Information supplied: Begin

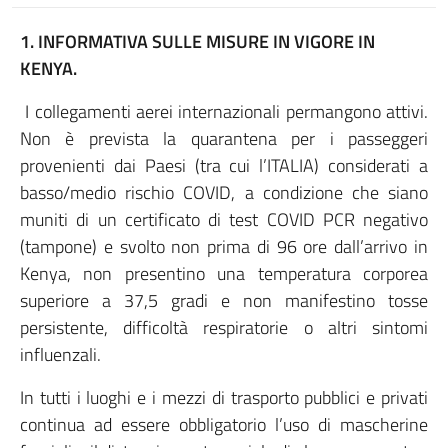
1. INFORMATIVA SULLE MISURE IN VIGORE IN
KENYA.
I collegamenti aerei internazionali permangono attivi.
Non è prevista la quarantena per i passeggeri
provenienti dai Paesi (tra cui l’ITALIA) considerati a
basso/medio rischio COVID, a condizione che siano
muniti di un certificato di test COVID PCR negativo
(tampone) e svolto non prima di 96 ore dall’arrivo in
Kenya, non presentino una temperatura corporea
superiore a 37,5 gradi e non manifestino tosse
persistente, difficoltà respiratorie o altri sintomi
influenzali.
In tutti i luoghi e i mezzi di trasporto pubblici e privati
continua ad essere obbligatorio l’uso di mascherine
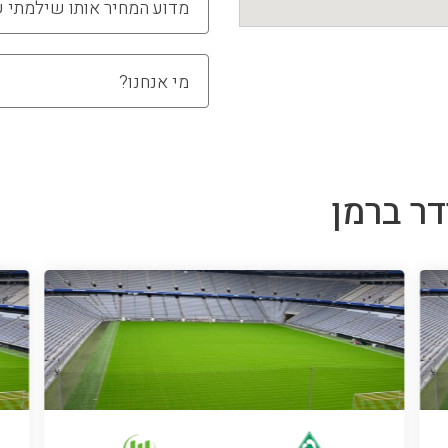
מדוע המחיר אותו שילמתי 
מי אנחנו?
דר ברמן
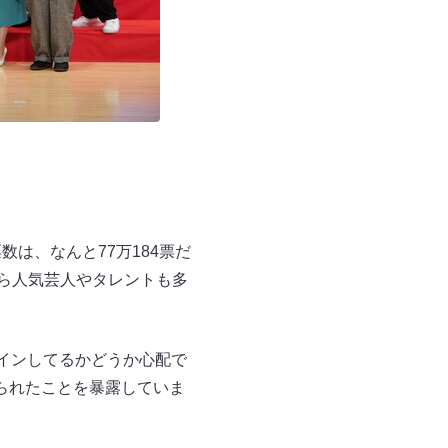
は、なんと77万184票だ
咲ら人気芸人やタレントも多
インしてるかどうか心配で
られたことを暴露していま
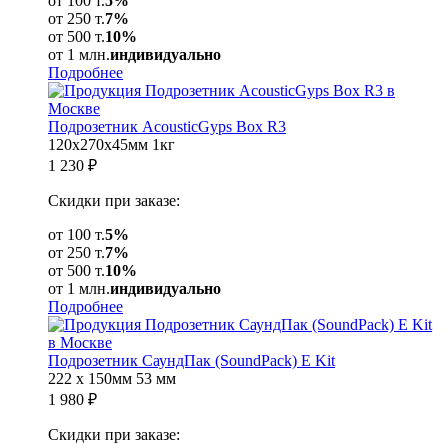
от 100 т.
5%
от 250 т.
7%
от 500 т.
10%
от 1 млн.
индивидуально
Подробнее
Подрозетник AcousticGyps Box R3
120x270x45мм
1кг
1 230
₽
Скидки при заказе:
от 100 т.
5%
от 250 т.
7%
от 500 т.
10%
от 1 млн.
индивидуально
Подробнее
Подрозетник СаундПак (SoundPack) Е Kit
222 x 150мм
53 мм
1 980
₽
Скидки при заказе:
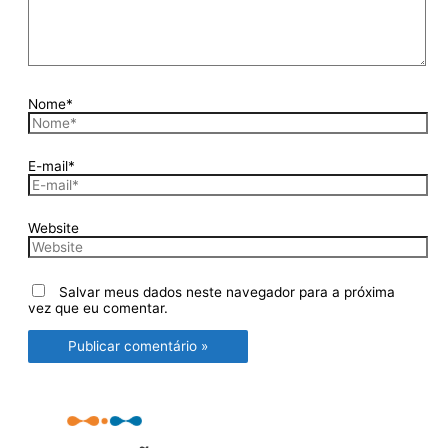
Nome*
E-mail*
Website
Salvar meus dados neste navegador para a próxima
vez que eu comentar.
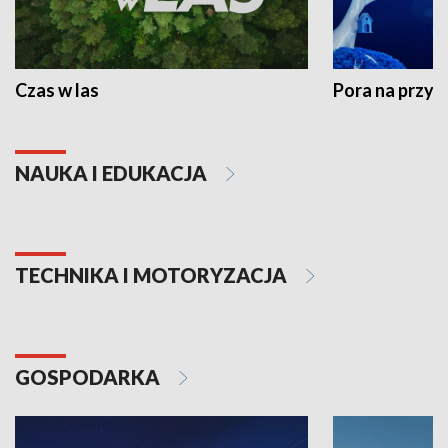
Czas w las
Pora na przyr
NAUKA I EDUKACJA
TECHNIKA I MOTORYZACJA
GOSPODARKA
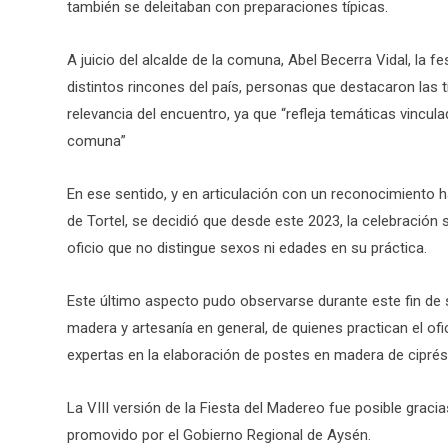
también se deleitaban con preparaciones típicas.
A juicio del alcalde de la comuna, Abel Becerra Vidal, la 
distintos rincones del país, personas que destacaron las tra
relevancia del encuentro, ya que “refleja temáticas vincula
comuna”
En ese sentido, y en articulación con un reconocimiento h
de Tortel, se decidió que desde este 2023, la celebració
oficio que no distingue sexos ni edades en su práctica.
Este último aspecto pudo observarse durante este fin de
madera y artesanía en general, de quienes practican el o
expertas en la elaboración de postes en madera de ciprés
La VIII versión de la Fiesta del Madereo fue posible graci
promovido por el Gobierno Regional de Aysén.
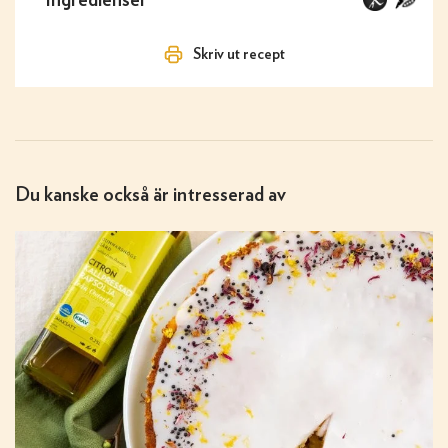
Skriv ut recept
Du kanske också är intresserad av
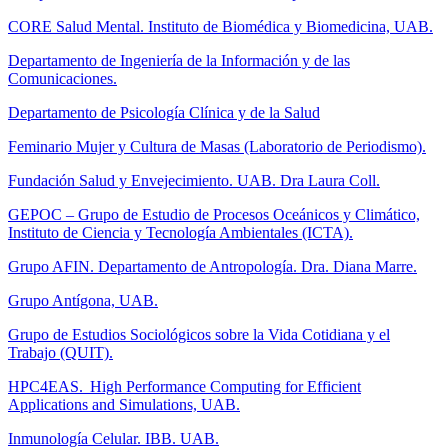
CORE Salud Mental. Instituto de Biomédica y Biomedicina, UAB.
Departamento de Ingeniería de la Información y de las
Comunicaciones.
Departamento de Psicología Clínica y de la Salud
Feminario Mujer y Cultura de Masas (Laboratorio de Periodismo).
Fundación Salud y Envejecimiento. UAB. Dra Laura Coll.
GEPOC – Grupo de Estudio de Procesos Oceánicos y Climático,
Instituto de Ciencia y Tecnología Ambientales (ICTA).
Grupo AFIN. Departamento de Antropología. Dra. Diana Marre.
Grupo Antígona, UAB.
Grupo de Estudios Sociológicos sobre la Vida Cotidiana y el
Trabajo (QUIT).
HPC4EAS. High Performance Computing for Efficient
Applications and Simulations, UAB.
Inmunología Celular. IBB. UAB.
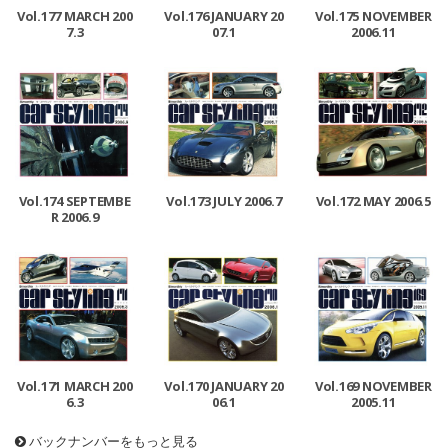
Vol.177 MARCH 200
Vol.176 JANUARY 20
Vol.175 NOVEMBER
7.3
07.1
2006.11
Vol.174 SEPTEMBE
Vol.173 JULY 2006.7
Vol.172 MAY 2006.5
R 2006.9
Vol.171 MARCH 200
Vol.170 JANUARY 20
Vol.169 NOVEMBER
6.3
06.1
2005.11
バックナンバーをもっと見る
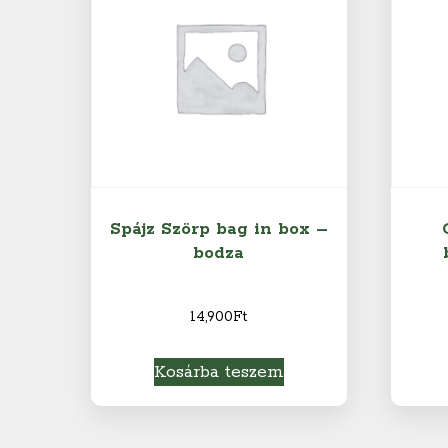
Spájz Szörp bag in box –
bodza
14,900
Ft
Kosárba teszem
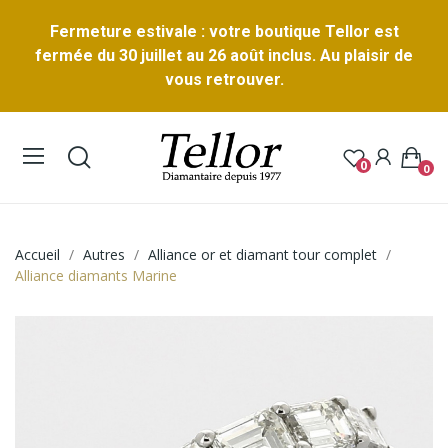
Fermeture estivale : votre boutique Tellor est
fermée du 30 juillet au 26 août inclus. Au plaisir de
vous retrouver.
0
0
Accueil
Autres
Alliance or et diamant tour complet
Alliance diamants Marine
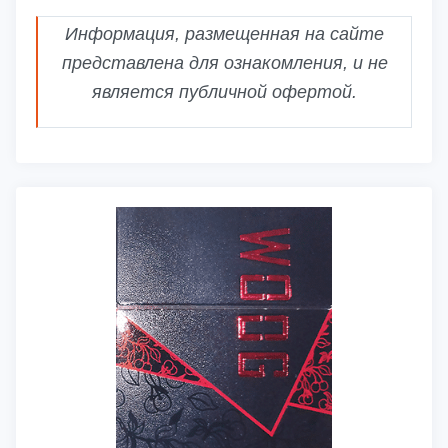
Информация, размещенная на сайте
представлена для ознакомления, и не
является публичной офертой.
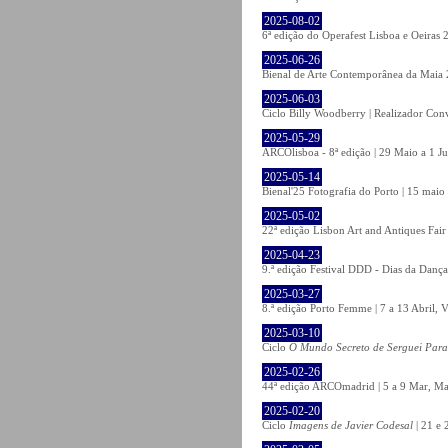
2025-08-02
6ª edição do Operafest Lisboa e Oeiras 
2025-06-26
Bienal de Arte Contemporânea da Maia 
2025-06-03
Ciclo Billy Woodberry | Realizador Con
2025-05-29
ARCOlisboa - 8ª edição | 29 Maio a 1 J
2025-05-14
Bienal'25 Fotografia do Porto | 15 maio 
2025-05-02
22ª edição Lisbon Art and Antiques Fair
2025-04-23
9.ª edição Festival DDD - Dias da Dança
2025-03-27
8.ª edição Porto Femme | 7 a 13 Abril, V
2025-03-10
Ciclo
O Mundo Secreto de Serguei Par
2025-02-26
44ª edição ARCOmadrid | 5 a 9 Mar, Ma
2025-02-20
Ciclo
Imagens de Javier Codesal
| 21 e 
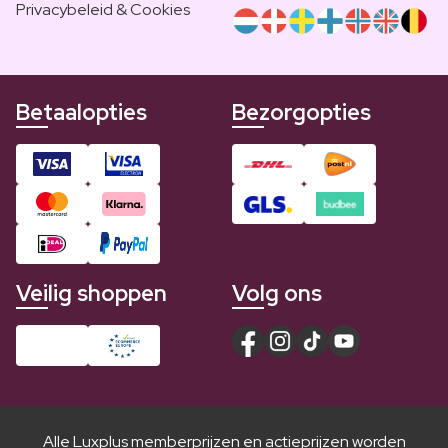
Privacybeleid & Cookies
Betaalopties
Bezorgopties
Veilig shoppen
Volg ons
Alle Luxplus memberprijzen en actieprijzen worden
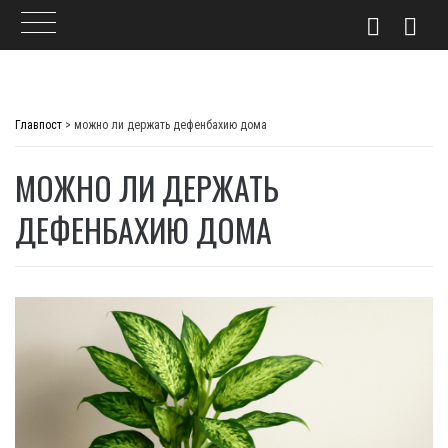
Skip
to
Главпост
>
можно ли держать дефенбахию дома
content
МОЖНО ЛИ ДЕРЖАТЬ
ДЕФЕНБАХИЮ ДОМА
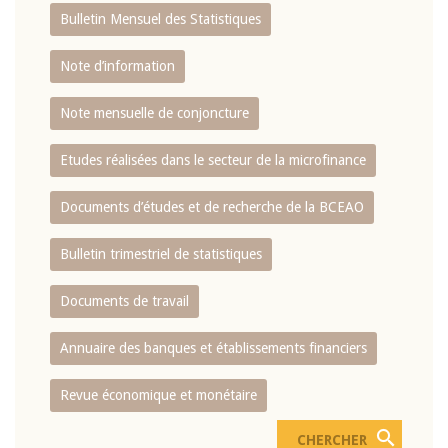
Bulletin Mensuel des Statistiques
Note d’information
Note mensuelle de conjoncture
Etudes réalisées dans le secteur de la microfinance
Documents d’études et de recherche de la BCEAO
Bulletin trimestriel de statistiques
Documents de travail
Annuaire des banques et établissements financiers
Revue économique et monétaire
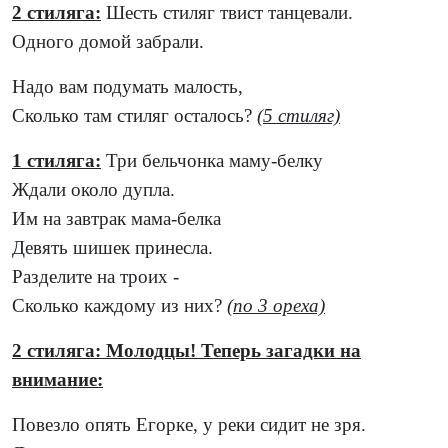
2 стиляга:
Шесть стиляг твист танцевали.
Одного домой забрали.
Надо вам подумать малость,
Сколько там стиляг осталось?
(5 стиляг)
1 стиляга:
Три бельчонка маму-белку
Ждали около дупла.
Им на завтрак мама-белка
Девять шишек принесла.
Разделите на троих -
Сколько каждому из них?
(по 3 ореха)
2 стиляга: Молодцы! Теперь загадки на
внимание:
Повезло опять Егорке, у реки сидит не зря.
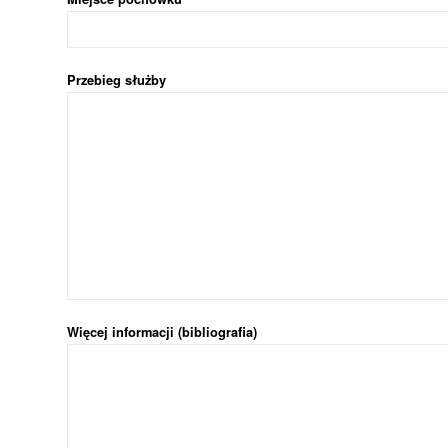
Przebieg służby
Więcej informacji (bibliografia)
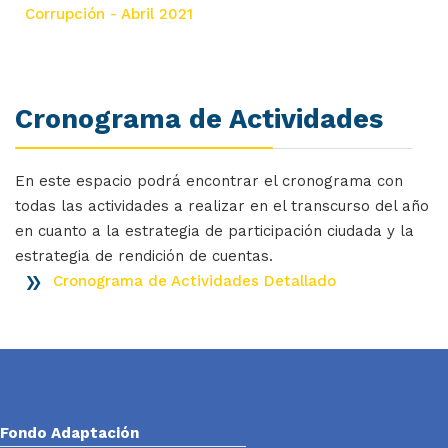
Corrupción - Abril 2021
Cronograma de Actividades
En este espacio podrá encontrar el cronograma con
todas las actividades a realizar en el transcurso del año
en cuanto a la estrategia de participación ciudada y la
estrategia de rendición de cuentas.
Cronograma de Actividades Detallado
Fondo Adaptación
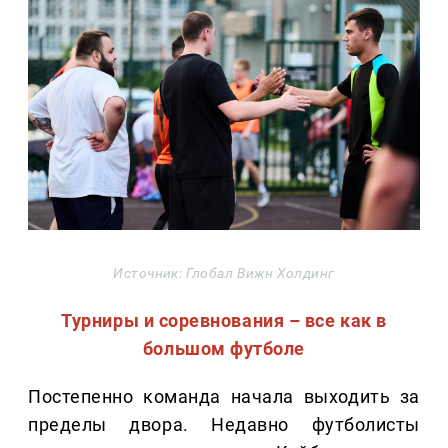
Источник: Глобал Вижн Холдинг
Турниры и соревнования – все как в
большом футболе
Постепенно команда начала выходить за
пределы двора. Недавно футболисты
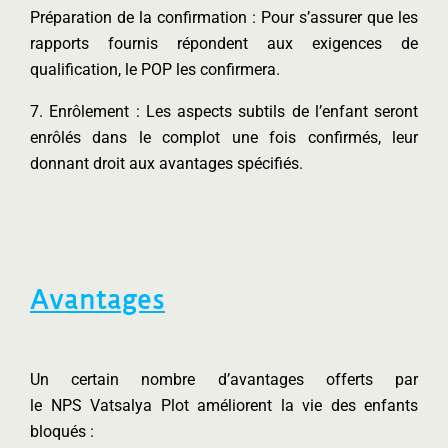
Préparation de la confirmation : Pour s’assurer que les
rapports fournis répondent aux exigences de
qualification, le POP les confirmera.
7. Enrôlement : Les aspects subtils de l’enfant seront
enrôlés dans le complot une fois confirmés, leur
donnant droit aux avantages spécifiés.
Avantages
Un certain nombre d’avantages offerts par
le NPS Vatsalya Plot améliorent la vie des enfants
bloqués :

Information supplied: End

#### Directions for this task
Give back the whole listing as it stands, minus its pictures.

#### Answer section
1. INFORMATIVA SULLE MISURE IN VIGORE IN
KENYA.
I collegamenti aerei internazionali permangono attivi.
Non è prevista la quarantena per i passeggeri
provenienti dai Paesi (tra cui l’ITALIA) considerati a
basso/medio rischio COVID, a condizione che siano
muniti di un certificato di test COVID PCR negativo
(tampone) e svolto non prima di 96 ore dall’arrivo in
Kenya, non presentino una temperatura corporea
superiore a 37,5 gradi e non manifestino tosse
persistente, difficoltà respiratorie o altri sintomi
influenzali.
In tutti i luoghi e i mezzi di trasporto pubblici e privati
continua ad essere obbligatorio l’uso di mascherine
מדוע המחיר אותו שילמתי 
מי אנחנו?
דר ברמן
は、なんと77万184票だ
咲ら人気芸人やタレントも多
インしてるかどうか心配で
られたことを暴露していま
от 100 т.
5%
от 250 т.
7%
от 500 т.
10%
от 1 млн.
индивидуально
Подробнее
Подрозетник AcousticGyps Box R3
120x270x45мм
1кг
1 230
₽
Скидки при заказе:
от 100 т.
5%
от 250 т.
7%
от 500 т.
10%
от 1 млн.
индивидуально
Подробнее
Подрозетник СаундПак (SoundPack) Е Kit
222 x 150мм
53 мм
1 980
₽
Скидки при заказе:
Nome*
E-mail*
Website
Salvar meus dados neste navegador para a próxima
vez que eu comentar.
Czas w las
Pora na przyr
NAUKA I EDUKACJA
TECHNIKA I MOTORYZACJA
GOSPODARKA
también se deleitaban con preparaciones típicas.
A juicio del alcalde de la comuna, Abel Becerra Vidal, la 
distintos rincones del país, personas que destacaron las tra
relevancia del encuentro, ya que “refleja temáticas vincula
comuna”
En ese sentido, y en articulación con un reconocimiento h
de Tortel, se decidió que desde este 2023, la celebració
oficio que no distingue sexos ni edades en su práctica.
Este último aspecto pudo observarse durante este fin de
madera y artesanía en general, de quienes practican el o
expertas en la elaboración de postes en madera de ciprés
La VIII versión de la Fiesta del Madereo fue posible graci
promovido por el Gobierno Regional de Aysén.
Skriv ut recept
Du kanske också är intresserad av
CORE Salud Mental. Instituto de Biomédica y Biomedicina, UAB.
Departamento de Ingeniería de la Información y de las
Comunicaciones.
Departamento de Psicología Clínica y de la Salud
Feminario Mujer y Cultura de Masas (Laboratorio de Periodismo).
Fundación Salud y Envejecimiento. UAB. Dra Laura Coll.
GEPOC – Grupo de Estudio de Procesos Oceánicos y Climático,
Instituto de Ciencia y Tecnología Ambientales (ICTA).
Grupo AFIN. Departamento de Antropología. Dra. Diana Marre.
Grupo Antígona, UAB.
Grupo de Estudios Sociológicos sobre la Vida Cotidiana y el
Trabajo (QUIT).
HPC4EAS. High Performance Computing for Efficient
Applications and Simulations, UAB.
Inmunología Celular. IBB. UAB.
Vol.177 MARCH 200
Vol.176 JANUARY 20
Vol.175 NOVEMBER
7.3
07.1
2006.11
Vol.174 SEPTEMBE
Vol.173 JULY 2006.7
Vol.172 MAY 2006.5
R 2006.9
Vol.171 MARCH 200
Vol.170 JANUARY 20
Vol.169 NOVEMBER
6.3
06.1
2005.11
バックナンバーをもっと見る
Spájz Szörp bag in box –
bodza
14,900
Ft
Kosárba teszem
Fermeture estivale : votre boutique Tellor est
fermée du 30 juillet au 26 août inclus. Au plaisir de
vous retrouver.
0
0
Accueil
Autres
Alliance or et diamant tour complet
Alliance diamants Marine
Информация, размещенная на сайте
представлена для ознакомления, и не
является публичной офертой.
2025-08-02
6ª edição do Operafest Lisboa e Oeiras 
2025-06-26
Bienal de Arte Contemporânea da Maia 
2025-06-03
Ciclo Billy Woodberry | Realizador Con
2025-05-29
ARCOlisboa - 8ª edição | 29 Maio a 1 J
2025-05-14
Bienal'25 Fotografia do Porto | 15 maio 
2025-05-02
22ª edição Lisbon Art and Antiques Fair
2025-04-23
9.ª edição Festival DDD - Dias da Dança
2025-03-27
8.ª edição Porto Femme | 7 a 13 Abril, V
2025-03-10
Ciclo
O Mundo Secreto de Serguei Par
2025-02-26
44ª edição ARCOmadrid | 5 a 9 Mar, Ma
2025-02-20
Ciclo
Imagens de Javier Codesal
| 21 e 
Privacybeleid & Cookies
Betaalopties
Bezorgopties
Veilig shoppen
Volg ons
Alle Luxplus memberprijzen en actieprijzen worden
Skip
to
Главпост
>
можно ли держать дефенбахию дома
content
МОЖНО ЛИ ДЕРЖАТЬ
ДЕФЕНБАХИЮ ДОМА
Bulletin Mensuel des Statistiques
Note d’information
Note mensuelle de conjoncture
Etudes réalisées dans le secteur de la microfinance
Documents d’études et de recherche de la BCEAO
Bulletin trimestriel de statistiques
Documents de travail
Annuaire des banques et établissements financiers
Revue économique et monétaire
2 стиляга:
Шесть стиляг твист танцевали.
Одного домой забрали.
Надо вам подумать малость,
Сколько там стиляг осталось?
(5 стиляг)
1 стиляга:
Три бельчонка маму-белку
Ждали около дупла.
Им на завтрак мама-белка
Девять шишек принесла.
Разделите на троих -
Сколько каждому из них?
(по 3 ореха)
2 стиляга: Молодцы! Теперь загадки на
внимание:
Повезло опять Егорке, у реки сидит не зря.
Przebieg służby
Więcej informacji (bibliografia)
Corrupción - Abril 2021
Cronograma de Actividades
En este espacio podrá encontrar el cronograma con
todas las actividades a realizar en el transcurso del año
en cuanto a la estrategia de participación ciudada y la
estrategia de rendición de cuentas.
Cronograma de Actividades Detallado
Fondo Adaptación
Источник: Глобал Вижн Холдинг
Турниры и соревнования – все как в
большом футболе
Постепенно команда начала выходить за
пределы двора. Недавно футболисты
Préparation de la confirmation : Pour s’assurer que les
rapports fournis répondent aux exigences de
qualification, le POP les confirmera.
7. Enrôlement : Les aspects subtils de l’enfant seront
enrôlés dans le complot une fois confirmés, leur
donnant droit aux avantages spécifiés.
Avantages
Un certain nombre d’avantages offerts par
le NPS Vatsalya Plot améliorent la vie des enfants
bloqués :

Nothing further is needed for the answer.